In an unprecedented move against the long-standing neoliberal project of school privatization in the U.S., “Governor Dan McKee [of Rhode Island] announced Thursday [June 18, 2026] he has signed a bill placing a three-year moratorium on new charter schools and permanently lowering the cap on their total number [from 35 to 28], despite his longstanding and once-outspoken support for charters.”
This is a rare and unusual move in the U.S. given how aggressively neoliberals have been imposing school privatization on the nation for the last few decades. It is also noteworthy that both chambers of the State’s legislature overwhelmingly approved the three-year moratorium on these privately-operated schools. Opposition to charter schools has been steadily growing across the country over the years.

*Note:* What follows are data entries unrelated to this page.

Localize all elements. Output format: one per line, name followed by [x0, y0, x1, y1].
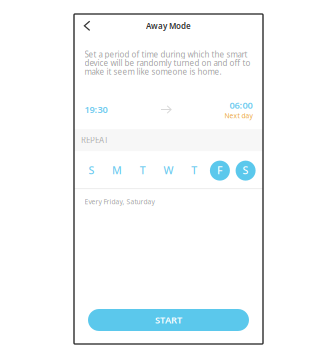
staticText: Next day: [224, 111, 252, 120]
button[interactable]: 06:00: [224, 99, 252, 120]
staticText: S: [243, 163, 249, 177]
button[interactable]: W: [156, 161, 181, 181]
button[interactable]: M: [104, 161, 130, 181]
staticText: W: [164, 163, 174, 177]
button[interactable]: 19:30: [84, 103, 108, 116]
staticText: Away Mode: [146, 21, 191, 31]
button[interactable]: START: [88, 309, 249, 331]
button[interactable]: Back: [77, 17, 97, 35]
button[interactable]: F: [207, 161, 233, 181]
staticText: F: [217, 163, 223, 177]
button[interactable]: T: [130, 161, 156, 181]
staticText: T: [191, 163, 197, 177]
staticText: T: [140, 163, 146, 177]
button[interactable]: T: [181, 161, 207, 181]
staticText: S: [88, 163, 94, 177]
button[interactable]: S: [233, 161, 258, 181]
button[interactable]: S: [79, 161, 104, 181]
staticText: Set a period of time during which the sm…: [84, 49, 250, 77]
staticText: REPEAT: [81, 135, 108, 145]
staticText: Every Friday, Saturday: [84, 197, 154, 206]
staticText: 06:00: [230, 99, 252, 111]
staticText: 19:30: [84, 103, 108, 116]
staticText: START: [155, 314, 182, 326]
staticText: M: [112, 163, 122, 177]
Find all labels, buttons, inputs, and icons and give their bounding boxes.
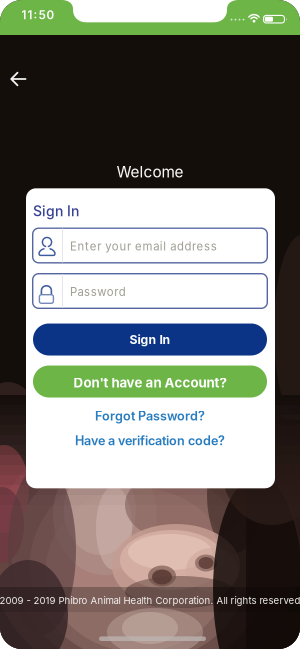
- staticText: Have a verification code?: [75, 433, 225, 448]
- staticText: Enter your email address: [70, 240, 217, 253]
- staticText: Forgot Password?: [95, 408, 205, 424]
- textField[interactable]: Enter your email address: [70, 240, 260, 253]
- staticText: Sign In: [130, 332, 170, 347]
- staticText: Don't have an Account?: [74, 375, 226, 391]
- button[interactable]: Don't have an Account?: [33, 366, 267, 398]
- staticText: 1 1 : 5 0: [22, 8, 54, 22]
- staticText: Password: [70, 285, 126, 299]
- button[interactable]: Forgot Password?: [95, 408, 205, 424]
- secureTextField[interactable]: Password: [70, 285, 260, 299]
- button[interactable]: Have a verification code?: [75, 433, 225, 448]
- button[interactable]: Sign In: [33, 324, 267, 356]
- staticText: Welcome: [116, 163, 184, 181]
- staticText: Sign In: [33, 203, 79, 220]
- staticText: 2009 - 2019 Phibro Animal Health Corpora…: [0, 595, 300, 606]
- button[interactable]: Back: [4, 65, 32, 93]
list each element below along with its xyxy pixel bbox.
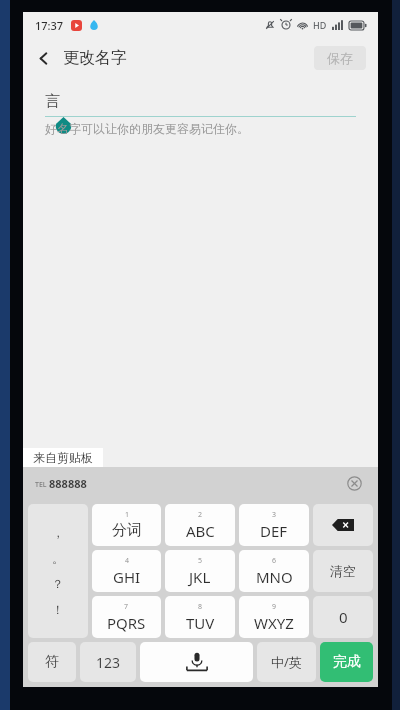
staticText: 。: [52, 551, 64, 566]
button[interactable]: 5: [165, 550, 235, 592]
staticText: 清空: [330, 563, 356, 579]
button[interactable]: 4: [92, 550, 161, 592]
staticText: 4: [125, 556, 130, 566]
staticText: ，: [52, 525, 64, 540]
staticText: 完成: [333, 653, 361, 671]
staticText: ？: [52, 576, 64, 591]
staticText: TUV: [186, 613, 215, 633]
button[interactable]: 符: [28, 642, 76, 682]
button[interactable]: 6: [239, 550, 309, 592]
staticText: 保存: [327, 50, 353, 66]
staticText: 17:37: [35, 18, 64, 33]
staticText: 1: [125, 510, 130, 520]
button[interactable]: 保存: [314, 46, 366, 70]
staticText: 分词: [112, 521, 142, 540]
button[interactable]: 1: [92, 504, 161, 546]
button[interactable]: 3: [239, 504, 309, 546]
staticText: 5: [198, 556, 203, 566]
staticText: GHI: [113, 567, 141, 587]
button[interactable]: 9: [239, 596, 309, 638]
button[interactable]: 清空: [313, 550, 373, 592]
staticText: 符: [45, 653, 59, 671]
staticText: 更改名字: [63, 48, 127, 68]
button[interactable]: 7: [92, 596, 161, 638]
staticText: DEF: [260, 521, 288, 541]
staticText: 言: [45, 92, 60, 111]
button[interactable]: 中/英: [257, 642, 316, 682]
button[interactable]: 来自剪贴板: [23, 448, 103, 467]
staticText: ！: [52, 602, 64, 617]
button[interactable]: TEL: [35, 476, 342, 491]
staticText: 0: [339, 607, 348, 627]
staticText: 好名字可以让你的朋友更容易记住你。: [45, 121, 249, 136]
staticText: 来自剪贴板: [33, 450, 93, 465]
staticText: 9: [272, 602, 277, 612]
staticText: 7: [124, 602, 129, 612]
staticText: 123: [96, 653, 121, 672]
staticText: ABC: [186, 521, 215, 541]
button[interactable]: Back: [23, 38, 63, 78]
staticText: HD: [313, 19, 327, 31]
button[interactable]: ，: [28, 504, 88, 638]
staticText: 2: [198, 510, 203, 520]
staticText: 中/英: [271, 653, 302, 671]
staticText: 6: [272, 556, 277, 566]
button[interactable]: 8: [165, 596, 235, 638]
button[interactable]: 0: [313, 596, 373, 638]
staticText: 8: [198, 602, 203, 612]
button[interactable]: 123: [80, 642, 136, 682]
button[interactable]: Close clipboard: [342, 471, 366, 495]
button[interactable]: Space / Voice input: [140, 642, 253, 682]
button[interactable]: Backspace: [313, 504, 373, 546]
staticText: MNO: [256, 567, 293, 587]
staticText: WXYZ: [254, 613, 294, 633]
button[interactable]: 言: [45, 90, 356, 112]
staticText: TEL: [35, 480, 47, 490]
staticText: 3: [272, 510, 277, 520]
button[interactable]: 2: [165, 504, 235, 546]
button[interactable]: 完成: [320, 642, 373, 682]
staticText: PQRS: [107, 613, 146, 633]
staticText: JKL: [189, 567, 211, 587]
staticText: 888888: [49, 476, 87, 491]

Not surprisingly, many business groups, charter school advocates, and even some democrats tried to pressure the Governor and legislature not to approve such a moratorium. The fact that many democrats still support privately-operated charter schools goes against the mainstream narrative that it is mostly or only republicans who support school privatization.
Whether this moratorium decision by Governor McKee and the state legislature is based on principle or cynical maneuvering by certain factions of the rich against other competing factions, the moratorium is still a positive step forward for the public interest and public schools. More charter schools always means more problems.
The move by Rhode Island to block charter schools for several years presents some considerations. First, it is not uncommon for State leaders and politicians to regularly flip-flop on various positions. The absence of any fidelity to any principles is one of the many features of a political set-up that leaves most Americans repeatedly concluding that the current political set-up is obsolete and irrelevant. Thus, we are told by the mainstream media that Governor McKee used to be a staunch supporter of charter schools but now he is the opposite. What to believe?
Rather than getting ensnared by such considerations, people should seek ways to take advantage of such openings as this moratorium to advance the fight against school privatization. If a moratorium can pass in Rhode Island, it can pass elsewhere. Charter school advocates know this, and it worries them.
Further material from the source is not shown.